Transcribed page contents
* * * * * * * * *

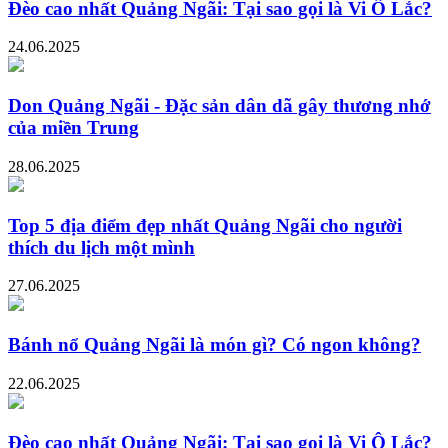
Đèo cao nhất Quảng Ngãi: Tại sao gọi là Vi Ô Lắc?
24.06.2025
Don Quảng Ngãi - Đặc sản dân dã gây thương nhớ
của miền Trung
28.06.2025
Top 5 địa điểm đẹp nhất Quảng Ngãi cho người
thích du lịch một mình
27.06.2025
Bánh nổ Quảng Ngãi là món gì? Có ngon không?
22.06.2025
Đèo cao nhất Quảng Ngãi: Tại sao gọi là Vi Ô Lắc?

* * * * * * * * *

What you have to do - Each record above should be restated word for word. The pictures should not appear.

Expected answer -
Đèo cao nhất Quảng Ngãi: Tại sao gọi là Vi Ô Lắc?
24.06.2025
Don Quảng Ngãi - Đặc sản dân dã gây thương nhớ
của miền Trung
28.06.2025
Top 5 địa điểm đẹp nhất Quảng Ngãi cho người
thích du lịch một mình
27.06.2025
Bánh nổ Quảng Ngãi là món gì? Có ngon không?
22.06.2025
Đèo cao nhất Quảng Ngãi: Tại sao gọi là Vi Ô Lắc?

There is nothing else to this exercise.